Damian Cifelli’s Tarogramma large gushing panels, busied up by a fulsome crowd in a crammed room. Cameras blub. People blab. Blue figures dominate in more than one plate, figures striped from eye-to-eye (think Daryl Hannah’s Pris in Blade Runner), or body blue amidst a sauna crowd too hot-to-be-bothered. They rarely gaze at the viewer are downcast, miserabilist, but not miserable. Think Morrissey without the desire to punch him.

Tarogramma: a fantasy landie peopled by observed inmates, a knowing class of swimmers-bathers-sunbathers-poseurs. Sauna-set, reposed, undressed, undressing, washing, washed up, waiting to pounce. All under water, under observation, under medicated.

One plate draws thoughts of indie lead singers: The Charlatans’ Tim Burgess (pudding bowl Barnet, Nancy-boy dungarees), and Jarvis (all angular limbs, smart blazer, sensible shoes) all waiting on a stage cue to freak-out-the-squares. Some ideas seem thick, full, buzzing with colour-heavy viscous discharge exiting a painful orifice. Cifelli’s works blend mood and moment like a compote of the alien beautiful and their robot overseers, recalling The Day the Earth Stood Still, vast unknowable protector, or the faceless killer plant of The Day of the Triffids, overseers to the multi-ethnic populous, infected beyond the reach of Earth’s vaccine-pathetic.

Some look at you, some see you, most are indifferent to gaze but such fantastic creatures scratch for attention nonetheless. A terrier seeking a rat in a woodpile, they unsettle, burrow in, vamp ‘til ready.

Always ready. Looking.

Look away now, then look back in danger. They are watching you.

Jasmine Falconer

In this series of installations and sculptural drawings, Evie Rose Thornton explores the impact of salt water intrusion on our environment. This phenomena changes the PH in our coastal regions, creating serious consequences for our plants and wildlife.

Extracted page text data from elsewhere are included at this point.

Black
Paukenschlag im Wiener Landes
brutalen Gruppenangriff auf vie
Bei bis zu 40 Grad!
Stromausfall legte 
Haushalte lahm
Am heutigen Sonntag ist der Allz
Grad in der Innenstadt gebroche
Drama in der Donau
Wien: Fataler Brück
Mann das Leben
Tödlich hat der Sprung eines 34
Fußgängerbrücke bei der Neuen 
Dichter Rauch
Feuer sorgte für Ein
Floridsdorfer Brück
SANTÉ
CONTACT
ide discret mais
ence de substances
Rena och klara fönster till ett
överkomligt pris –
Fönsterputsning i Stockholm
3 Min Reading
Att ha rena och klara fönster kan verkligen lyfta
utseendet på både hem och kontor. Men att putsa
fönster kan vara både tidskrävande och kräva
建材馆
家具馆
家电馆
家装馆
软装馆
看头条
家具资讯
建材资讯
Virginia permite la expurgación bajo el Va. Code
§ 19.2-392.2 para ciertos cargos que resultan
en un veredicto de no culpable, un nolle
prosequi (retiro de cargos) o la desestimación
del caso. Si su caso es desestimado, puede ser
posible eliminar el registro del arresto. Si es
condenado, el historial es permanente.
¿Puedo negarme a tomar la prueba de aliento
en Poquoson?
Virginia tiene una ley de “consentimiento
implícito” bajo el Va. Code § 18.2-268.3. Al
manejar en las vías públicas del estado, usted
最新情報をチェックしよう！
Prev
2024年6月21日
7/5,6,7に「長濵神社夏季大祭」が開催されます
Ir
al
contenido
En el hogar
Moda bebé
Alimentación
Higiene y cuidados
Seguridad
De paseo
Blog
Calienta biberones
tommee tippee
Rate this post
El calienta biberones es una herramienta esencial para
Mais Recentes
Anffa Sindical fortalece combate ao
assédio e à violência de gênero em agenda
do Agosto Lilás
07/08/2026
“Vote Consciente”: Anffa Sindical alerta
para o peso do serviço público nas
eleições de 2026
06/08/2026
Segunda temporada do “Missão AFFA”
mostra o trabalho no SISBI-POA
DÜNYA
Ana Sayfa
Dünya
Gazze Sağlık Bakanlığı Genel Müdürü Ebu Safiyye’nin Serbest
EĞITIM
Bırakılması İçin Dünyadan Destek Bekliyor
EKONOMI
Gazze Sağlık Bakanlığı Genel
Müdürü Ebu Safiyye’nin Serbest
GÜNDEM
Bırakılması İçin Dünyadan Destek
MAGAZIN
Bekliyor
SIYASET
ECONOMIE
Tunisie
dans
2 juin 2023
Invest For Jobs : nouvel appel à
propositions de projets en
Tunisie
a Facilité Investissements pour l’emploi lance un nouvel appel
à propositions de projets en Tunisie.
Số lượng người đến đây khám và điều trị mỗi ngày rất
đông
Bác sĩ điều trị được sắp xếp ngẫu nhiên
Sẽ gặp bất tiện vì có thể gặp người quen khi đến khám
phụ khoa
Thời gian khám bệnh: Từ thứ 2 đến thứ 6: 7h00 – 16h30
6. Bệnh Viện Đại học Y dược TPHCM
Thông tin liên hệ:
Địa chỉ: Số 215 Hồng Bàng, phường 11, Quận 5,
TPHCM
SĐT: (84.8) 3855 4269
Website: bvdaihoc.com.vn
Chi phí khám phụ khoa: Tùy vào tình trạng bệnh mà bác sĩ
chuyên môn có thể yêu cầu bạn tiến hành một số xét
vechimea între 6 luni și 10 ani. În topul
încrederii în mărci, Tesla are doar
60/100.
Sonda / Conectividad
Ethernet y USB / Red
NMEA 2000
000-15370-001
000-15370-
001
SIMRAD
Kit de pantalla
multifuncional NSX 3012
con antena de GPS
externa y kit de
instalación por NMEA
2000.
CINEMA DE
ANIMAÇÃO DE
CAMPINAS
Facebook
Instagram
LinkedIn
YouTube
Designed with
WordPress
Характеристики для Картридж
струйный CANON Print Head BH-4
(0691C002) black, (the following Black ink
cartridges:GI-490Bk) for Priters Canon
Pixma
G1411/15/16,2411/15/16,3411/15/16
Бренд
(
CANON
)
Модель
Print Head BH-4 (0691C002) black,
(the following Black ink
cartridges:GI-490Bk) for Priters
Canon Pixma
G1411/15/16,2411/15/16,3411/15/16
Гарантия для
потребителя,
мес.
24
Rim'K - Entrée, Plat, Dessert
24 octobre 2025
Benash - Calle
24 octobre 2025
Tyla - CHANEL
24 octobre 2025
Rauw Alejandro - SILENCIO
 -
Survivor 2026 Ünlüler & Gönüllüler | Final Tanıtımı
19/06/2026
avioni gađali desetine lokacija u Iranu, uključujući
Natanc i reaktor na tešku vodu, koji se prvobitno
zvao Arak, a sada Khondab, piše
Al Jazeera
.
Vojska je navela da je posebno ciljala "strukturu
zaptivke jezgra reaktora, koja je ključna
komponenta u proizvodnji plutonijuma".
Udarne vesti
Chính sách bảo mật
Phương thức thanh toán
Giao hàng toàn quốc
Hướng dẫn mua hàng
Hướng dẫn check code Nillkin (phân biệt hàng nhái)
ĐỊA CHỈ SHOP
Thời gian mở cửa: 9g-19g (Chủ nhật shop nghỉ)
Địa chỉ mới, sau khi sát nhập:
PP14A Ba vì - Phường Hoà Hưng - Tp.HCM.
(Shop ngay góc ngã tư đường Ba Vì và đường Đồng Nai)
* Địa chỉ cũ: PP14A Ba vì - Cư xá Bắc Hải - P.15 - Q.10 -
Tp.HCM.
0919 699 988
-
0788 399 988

Thornton’s process involves dying litmus paper with a purple PH indicator. This reacts with alkaline solutions such as sea water and turns the paper blue.

In her most impactful work, a suspended roll of litmus paper is supported by a metal frame. The end is draped into water, ebbing like a swell of underwater plants. The paper is purple up to a marked line, delineating a PH change as it reacts with water and transitions to blue.

This work shows a chemical reaction in visual terms. It gives form to a process, showing unseen changes which disturb balance and impact our world.